Coluna Sorrindo o Leite Derramado

A professora Marina começou a frequentar meu consultório no mês passado. Está de licença do trabalho por tempo indeterminado, para tratar de ansiedade generalizada e crise de pânico. A pobre senhora surtou na escola e foi afastada por seu psiquiatra. Está tomando uma dose generosa de antidepressivos e remédios para dormir.
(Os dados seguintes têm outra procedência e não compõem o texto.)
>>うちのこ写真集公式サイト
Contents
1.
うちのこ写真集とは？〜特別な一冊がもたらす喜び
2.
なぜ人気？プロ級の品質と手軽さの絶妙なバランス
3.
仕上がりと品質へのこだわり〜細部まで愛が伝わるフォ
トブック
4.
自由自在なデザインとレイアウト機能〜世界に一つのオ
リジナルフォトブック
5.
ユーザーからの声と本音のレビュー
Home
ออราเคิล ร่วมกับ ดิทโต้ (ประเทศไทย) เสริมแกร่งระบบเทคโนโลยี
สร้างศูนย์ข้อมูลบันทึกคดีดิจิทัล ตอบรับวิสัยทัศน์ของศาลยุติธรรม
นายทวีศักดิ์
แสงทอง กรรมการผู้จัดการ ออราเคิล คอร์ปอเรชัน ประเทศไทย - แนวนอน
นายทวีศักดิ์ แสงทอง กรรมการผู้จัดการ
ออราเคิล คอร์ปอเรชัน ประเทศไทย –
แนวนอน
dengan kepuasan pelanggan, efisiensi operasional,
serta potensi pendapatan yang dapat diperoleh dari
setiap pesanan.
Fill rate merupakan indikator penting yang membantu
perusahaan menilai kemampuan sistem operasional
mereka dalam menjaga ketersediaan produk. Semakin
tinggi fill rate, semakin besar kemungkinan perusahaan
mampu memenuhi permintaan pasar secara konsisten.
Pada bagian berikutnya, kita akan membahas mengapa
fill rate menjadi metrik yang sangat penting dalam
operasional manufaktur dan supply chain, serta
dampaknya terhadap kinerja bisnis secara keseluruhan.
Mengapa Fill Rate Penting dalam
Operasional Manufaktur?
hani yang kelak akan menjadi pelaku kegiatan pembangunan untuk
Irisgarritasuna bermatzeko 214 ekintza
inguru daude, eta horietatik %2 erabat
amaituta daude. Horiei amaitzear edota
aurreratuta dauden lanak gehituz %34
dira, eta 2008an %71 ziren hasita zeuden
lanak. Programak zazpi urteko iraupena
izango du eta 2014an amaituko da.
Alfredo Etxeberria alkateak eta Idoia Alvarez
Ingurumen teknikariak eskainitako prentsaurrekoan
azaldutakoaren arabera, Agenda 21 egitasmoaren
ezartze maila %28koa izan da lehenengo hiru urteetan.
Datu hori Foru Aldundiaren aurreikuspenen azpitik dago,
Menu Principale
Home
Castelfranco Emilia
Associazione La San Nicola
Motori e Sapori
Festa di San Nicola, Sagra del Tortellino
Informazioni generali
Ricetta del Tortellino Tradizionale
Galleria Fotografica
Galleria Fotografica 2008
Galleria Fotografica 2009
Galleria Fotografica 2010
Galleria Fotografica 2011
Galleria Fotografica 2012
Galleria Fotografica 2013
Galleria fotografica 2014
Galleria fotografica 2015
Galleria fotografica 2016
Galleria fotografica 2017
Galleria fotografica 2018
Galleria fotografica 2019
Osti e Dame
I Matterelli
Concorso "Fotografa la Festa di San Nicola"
A Mestra me procurou porque sonha com o Jairzinho todas as noites e não consegue mais dormir. Seu psiquiatra dobrou a medicação e insistiu que a paciente me procurasse. Ela tinha muita resistência em fazer terapia, o que é engraçado, porque, como diretora da escola estadual Gen. Emílio, ela sempre incentivou os alunos a procurarem psicólogos e psiquiatras! Bastava o aluno sair um pouco do dito “normal”…

Sua primeira sessão foi muito interessante:

– Bom dia, professora Marina! Fique à vontade e me conte, o que a está afligindo?
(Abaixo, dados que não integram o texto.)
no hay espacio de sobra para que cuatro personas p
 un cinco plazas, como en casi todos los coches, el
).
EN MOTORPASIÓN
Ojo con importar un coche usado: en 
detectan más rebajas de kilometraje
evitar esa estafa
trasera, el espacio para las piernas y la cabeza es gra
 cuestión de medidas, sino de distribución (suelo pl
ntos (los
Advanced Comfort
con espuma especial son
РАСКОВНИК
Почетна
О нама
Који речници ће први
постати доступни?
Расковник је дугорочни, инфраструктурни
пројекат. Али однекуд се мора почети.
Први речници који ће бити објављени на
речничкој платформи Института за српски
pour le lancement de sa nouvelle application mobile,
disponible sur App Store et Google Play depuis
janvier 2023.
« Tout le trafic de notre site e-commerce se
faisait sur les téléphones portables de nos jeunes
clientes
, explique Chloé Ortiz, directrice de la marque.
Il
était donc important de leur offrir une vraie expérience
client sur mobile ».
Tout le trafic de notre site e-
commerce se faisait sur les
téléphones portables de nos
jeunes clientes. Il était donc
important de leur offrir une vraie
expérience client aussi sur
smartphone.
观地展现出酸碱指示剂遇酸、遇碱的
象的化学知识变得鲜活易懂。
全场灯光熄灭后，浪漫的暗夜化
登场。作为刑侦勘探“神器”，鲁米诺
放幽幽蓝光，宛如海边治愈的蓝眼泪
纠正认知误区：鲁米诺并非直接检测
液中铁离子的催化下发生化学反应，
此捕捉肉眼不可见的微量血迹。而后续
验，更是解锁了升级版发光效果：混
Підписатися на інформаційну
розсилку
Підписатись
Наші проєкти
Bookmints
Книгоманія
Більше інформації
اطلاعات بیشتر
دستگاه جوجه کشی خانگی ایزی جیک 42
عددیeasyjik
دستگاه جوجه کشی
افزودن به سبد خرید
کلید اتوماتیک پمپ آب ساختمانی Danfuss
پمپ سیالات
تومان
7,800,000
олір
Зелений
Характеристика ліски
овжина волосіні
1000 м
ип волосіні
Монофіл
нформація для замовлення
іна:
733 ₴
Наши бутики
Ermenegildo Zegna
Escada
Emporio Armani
-Ah, doutor! Meus pesadelos! Não consigo mais dormir! O Jairzinho me persegue até em sonhos! Maldito guri!

– Me conte, professora, quem é Jairzinho?

– É um aluno da nossa escola, A Escola Estadual General Emílio Garrastazu Médici, onde eu sou diretora desde 2015…

– Que tal se a senhora me contar desde o início?

-Ai doutor! Não gosto nem de lembrar daquele capetinha! Mas eu entendo que o senhor precisa saber de tudo, né?

-Bem, a senhora deve se sentir à vontade em meu consultório, mas se eu não souber do contexto, como vou poder ajudá-la a entender o que se passa?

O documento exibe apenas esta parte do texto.